[Supplied records]
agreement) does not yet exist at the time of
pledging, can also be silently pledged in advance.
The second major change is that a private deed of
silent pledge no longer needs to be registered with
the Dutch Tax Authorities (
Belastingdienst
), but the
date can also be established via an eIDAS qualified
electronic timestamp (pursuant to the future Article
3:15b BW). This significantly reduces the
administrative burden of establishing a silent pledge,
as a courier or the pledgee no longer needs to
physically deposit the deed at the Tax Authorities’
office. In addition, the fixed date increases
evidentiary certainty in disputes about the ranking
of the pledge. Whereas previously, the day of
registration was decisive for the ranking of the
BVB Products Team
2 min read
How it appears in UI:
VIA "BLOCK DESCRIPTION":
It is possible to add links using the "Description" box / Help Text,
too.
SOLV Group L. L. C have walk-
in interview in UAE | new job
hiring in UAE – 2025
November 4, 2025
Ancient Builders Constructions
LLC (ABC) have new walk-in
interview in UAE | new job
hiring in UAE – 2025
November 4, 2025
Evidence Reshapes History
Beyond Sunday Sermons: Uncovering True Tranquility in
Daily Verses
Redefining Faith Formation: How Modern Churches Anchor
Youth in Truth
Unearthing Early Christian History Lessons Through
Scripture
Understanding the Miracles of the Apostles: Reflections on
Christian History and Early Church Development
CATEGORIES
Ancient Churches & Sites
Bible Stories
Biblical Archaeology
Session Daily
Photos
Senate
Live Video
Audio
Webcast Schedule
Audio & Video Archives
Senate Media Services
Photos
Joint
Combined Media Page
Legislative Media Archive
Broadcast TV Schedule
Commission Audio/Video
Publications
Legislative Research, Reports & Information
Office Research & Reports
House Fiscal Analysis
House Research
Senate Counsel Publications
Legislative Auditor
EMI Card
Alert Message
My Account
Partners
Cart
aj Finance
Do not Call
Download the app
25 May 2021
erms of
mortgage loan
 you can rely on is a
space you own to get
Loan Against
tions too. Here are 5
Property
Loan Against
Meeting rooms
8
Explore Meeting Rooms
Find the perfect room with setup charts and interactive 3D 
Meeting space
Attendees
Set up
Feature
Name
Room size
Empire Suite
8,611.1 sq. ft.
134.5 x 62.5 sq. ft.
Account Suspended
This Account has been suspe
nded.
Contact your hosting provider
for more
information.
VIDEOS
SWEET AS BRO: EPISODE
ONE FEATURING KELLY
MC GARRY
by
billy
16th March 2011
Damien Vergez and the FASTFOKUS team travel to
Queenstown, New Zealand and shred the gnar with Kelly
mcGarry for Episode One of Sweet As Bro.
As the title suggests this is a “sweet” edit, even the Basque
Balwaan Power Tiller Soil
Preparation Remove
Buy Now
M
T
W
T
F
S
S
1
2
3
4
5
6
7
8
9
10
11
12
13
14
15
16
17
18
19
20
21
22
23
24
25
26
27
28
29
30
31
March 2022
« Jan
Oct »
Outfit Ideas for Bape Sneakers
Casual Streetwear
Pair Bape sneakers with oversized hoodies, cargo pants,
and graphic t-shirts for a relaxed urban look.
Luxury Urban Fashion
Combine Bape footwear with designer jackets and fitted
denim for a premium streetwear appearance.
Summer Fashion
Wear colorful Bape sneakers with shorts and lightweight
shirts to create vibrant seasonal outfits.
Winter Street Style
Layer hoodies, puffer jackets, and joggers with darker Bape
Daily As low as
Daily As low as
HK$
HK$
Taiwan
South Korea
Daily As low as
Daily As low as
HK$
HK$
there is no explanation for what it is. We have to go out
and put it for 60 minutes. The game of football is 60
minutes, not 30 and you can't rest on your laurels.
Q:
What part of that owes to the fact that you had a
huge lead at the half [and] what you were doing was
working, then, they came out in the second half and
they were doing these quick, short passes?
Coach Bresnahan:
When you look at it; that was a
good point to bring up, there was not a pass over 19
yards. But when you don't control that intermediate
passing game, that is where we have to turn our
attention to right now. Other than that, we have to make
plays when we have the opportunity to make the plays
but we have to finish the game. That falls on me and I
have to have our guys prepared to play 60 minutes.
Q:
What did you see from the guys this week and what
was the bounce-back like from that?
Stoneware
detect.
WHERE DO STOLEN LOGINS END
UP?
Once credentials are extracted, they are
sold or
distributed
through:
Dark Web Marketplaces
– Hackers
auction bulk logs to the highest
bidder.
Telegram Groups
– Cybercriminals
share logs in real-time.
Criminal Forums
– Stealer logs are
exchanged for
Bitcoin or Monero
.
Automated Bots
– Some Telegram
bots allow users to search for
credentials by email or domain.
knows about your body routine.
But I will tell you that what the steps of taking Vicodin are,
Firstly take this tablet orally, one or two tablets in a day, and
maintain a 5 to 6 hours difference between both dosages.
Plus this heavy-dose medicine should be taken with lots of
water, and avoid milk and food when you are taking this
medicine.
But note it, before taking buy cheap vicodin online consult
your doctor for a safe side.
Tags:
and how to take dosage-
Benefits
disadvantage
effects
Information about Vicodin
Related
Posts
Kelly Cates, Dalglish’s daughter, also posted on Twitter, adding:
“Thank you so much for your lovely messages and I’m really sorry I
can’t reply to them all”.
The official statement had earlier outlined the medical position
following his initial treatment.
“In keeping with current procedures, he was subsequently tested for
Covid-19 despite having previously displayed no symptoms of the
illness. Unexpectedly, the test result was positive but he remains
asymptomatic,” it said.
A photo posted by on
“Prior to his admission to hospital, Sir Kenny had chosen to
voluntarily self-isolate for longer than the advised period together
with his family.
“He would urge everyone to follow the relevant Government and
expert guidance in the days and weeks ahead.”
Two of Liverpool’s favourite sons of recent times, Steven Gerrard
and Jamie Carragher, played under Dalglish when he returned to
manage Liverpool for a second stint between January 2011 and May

[Work to be completed]
Find "your doctor for a safe side." in the data above, then repeat that line and all lines after it exactly, ending with the final line.

[Output for this exercise]
your doctor for a safe side.
Tags:
and how to take dosage-
Benefits
disadvantage
effects
Information about Vicodin
Related
Posts
Kelly Cates, Dalglish’s daughter, also posted on Twitter, adding:
“Thank you so much for your lovely messages and I’m really sorry I
can’t reply to them all”.
The official statement had earlier outlined the medical position
following his initial treatment.
“In keeping with current procedures, he was subsequently tested for
Covid-19 despite having previously displayed no symptoms of the
illness. Unexpectedly, the test result was positive but he remains
asymptomatic,” it said.
A photo posted by on
“Prior to his admission to hospital, Sir Kenny had chosen to
voluntarily self-isolate for longer than the advised period together
with his family.
“He would urge everyone to follow the relevant Government and
expert guidance in the days and weeks ahead.”
Two of Liverpool’s favourite sons of recent times, Steven Gerrard
and Jamie Carragher, played under Dalglish when he returned to
manage Liverpool for a second stint between January 2011 and May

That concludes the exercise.